When I signed up for DukeEngage I was expecting to change the world, or at least my assigned corner of Cairo. I expected to go to Ana El-Masry and teach art to the next Van Gough or Kahlo. While I have no doubt that we have had an impact on these kids this summer, my expectations were not reality. I love these kids, and I hope that I taught them some life skills, but I doubt they learned a lot about art except perhaps how to better express creativity. However, I have learned so very much from these kids and instead of changing their lives, they have changed mine.
In America we expect the right to pursue happiness, but we abuse that promise everyday by pursuing things that we think will make us happy eventually but make us miserable in the meantime. On the other hand, the future of all these children is uncertain beyond the fact that they will someday rejoin society as contributing members, but their pasts are heartbreaking realities. In spite of the uncertainty of their futures and the terrible realities of their pasts, they are happy.
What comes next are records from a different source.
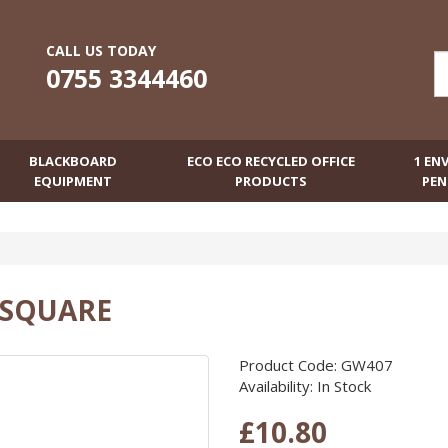
CALL US TODAY
0755 3344460
BLACKBOARD
ECO ECO RECYCLED OFFICE
1 EN
EQUIPMENT
PRODUCTS
PEN
 SQUARE
Product Code: GW407
Availability: In Stock
£10.80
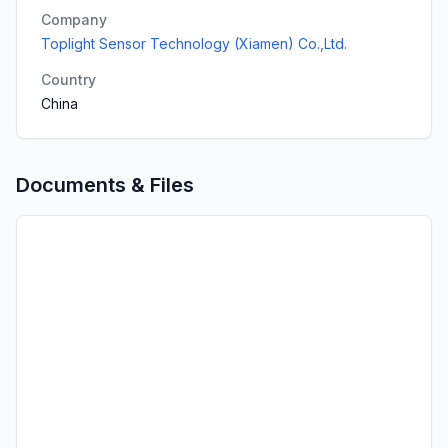
Company
Toplight Sensor Technology (Xiamen) Co.,Ltd.
Country
China
Documents & Files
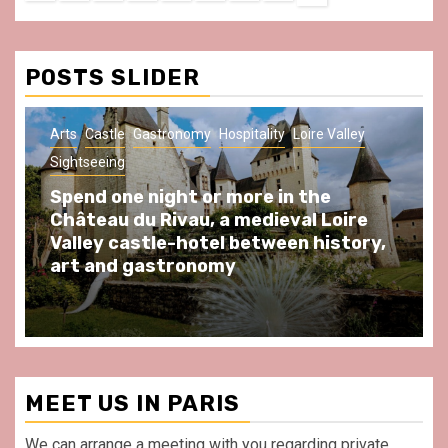
Us
Policy
Notice
&
Conditions
POSTS SLIDER
Arts
Castle
Gastronomy
Hospitality
Loire Valley
Sightseeing
Spend one night or more in the
Château du Rivau, a medieval Loire
Valley castle-hotel between history,
art and gastronomy
MEET US IN PARIS
We can arrange a meeting with you regarding private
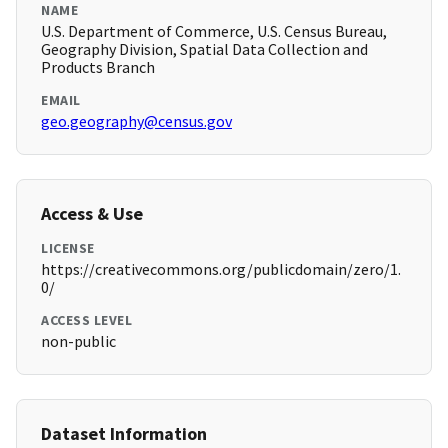
NAME
U.S. Department of Commerce, U.S. Census Bureau,
Geography Division, Spatial Data Collection and
Products Branch
EMAIL
geo.geography@census.gov
Access & Use
LICENSE
https://creativecommons.org/publicdomain/zero/1.
0/
ACCESS LEVEL
non-public
Dataset Information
They are fun-loving, energetic, and always smiling and laughing. In their faces I am reminded that thankfulness is a key in happiness. While Amanda mentioned that some kids miss the freedom of the streets and run away, others are thankful for the shelter, food, clothing, and love they receive at Ana El-Masry which was unattainable on the streets.
Generosity is a virtue. Even in a land of abundance like America, generosity gives way to suspicion and greed, but these children give so much. When we arrive in the mornings they are eating breakfast, and even though we have all eaten already and a croissant is all they will receive for this meal, they all insist on sharing some with us. The children rip of pieces and hold them to our faces until we take them and eat them. Today, our last day, they gave us all hand-made bags that they sewed for us in their sewing class. Their selfless generosity is truly inspiring!
Brilliance can be born out of any situation. At Duke everyone is expected to brilliant, and many have had an environment which nurtures this brilliance. In contrast, these kids have literally been living on the streets, and yet many of them are incredibly smart. Many of them have come out of seemingly hopeless situations like rape, families with addiction, abuse, death of their parents, but they thirst for knowledge. They love to learn and so eager for knowledge in ways that I can never remember being as a nine or ten-year-old.
Sometimes words just aren’t enough. For someone who is an aspiring linguist, it is hard for me to admit that words aren’t always necessary for communication. The tone of a person’s voice matters so much more than the actual words. Also gestures, body language, and hugs are just as competent modes of communication. While I have taken some Arabic, it was still very difficult to communicate with the children in the Egyptian dialect. In spite of this language barrier, I have connected with the children in truly meaningful ways created relationships that I value so very much.
Today, as we drove away from those precious smiling faces for the last time, I thought of how much they have truly changed my life in the way that I value things and the way I look at the world and life. While I may be sad now to leave them, I am so happy to have this opportunity and I know that I can always find a way to see the bright side of life like these kids have. The founder of Ana el-Masry said to me “These kids have something special which other kids don’t have because they have seen the worst. But they are still children and because of that they are precious and they are happy and smart in ways we cannot imagine.”